The same is true for gratitude. When you decide (and it is a conscious choice) to view life through the lens of gratitude, like being in love, your world takes on a new vibrancy. Rather than looking around you and noticing all the things you don’t possess, you give thanks for every little thing you have earned or been given. Instead of seething with jealousy over what others have, you genuinely celebrate their good fortune and wish them continued success in the future. In other words, rather than seeing every situation in life as a “glass half empty” or “glass half full” moment, you see them as opportunities to be thankful for the glass and whatever it contains at the moment.
Schools today spend billions of dollars on Social Emotional Learning (SEL) programs designed to “build relationship skills, manage emotions, and show empathy”, among other things. According to several studies, the education system could save a lot of time and money if it simply cultivated a sense of gratitude in students. An article in Harvard Health states, “With gratitude, people acknowledge the goodness in their lives. In the process, people usually recognize that the source of that goodness lies at least partially outside themselves. As a result, being grateful also helps people connect to something larger than themselves as individuals — whether to other people, nature, or a higher power.” Since feelings of disconnectedness and isolation are overwhelming problems among students today, it seems appropriate to encourage and promote gratitude as a viable solution.
While the researchers admit that it is challenging to draw a direct connection between expressing gratitude and personal happiness, “most of the studies published on this topic support an association between gratitude and an individual's well-being.” Not surprisingly, when gratitude is shown toward individuals, it also has an impact on the recipient’s contentment and overall disposition as well.

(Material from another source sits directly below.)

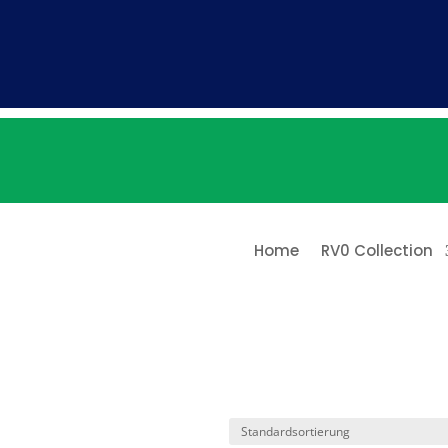
Home
RV0 Collection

Most of the SEL programs used in schools have a strong emphasis on self-reflection and feelings. Rather than cultivating gratitude, those tend to cultivate an attitude of narcissism and entitlement. They direct students to think a lot about what has “been done to them” rather than what has been “done for them”. Things like “morning check-ins” place the focus on themselves rather than others. While a certain amount of self-reflection is healthy in the proper setting, spending so much time daily focusing on themselves and their feelings (which are always fluctuating) limits students’ ability to see others through a lens of humble gratitude. In the wise words of C.S. Lewis, “Humility is not thinking less of yourself, it's thinking of yourself less.” Imagine how different the day would begin if the “morning meeting” was focused on giving gratitude for something or someone who made a positive difference in the past 24 hours rather than reflecting on the negatives of what someone did to you or something that happened to you.
Ask anyone who has decided to view the world through a lens of gratitude and, like the couples celebrating decades of marriage, they will likely tell you they grow more grateful every day for the things and people in their lives. Choosing to be grateful makes you full of gratitude. It changes you for the better, which is something to be grateful for.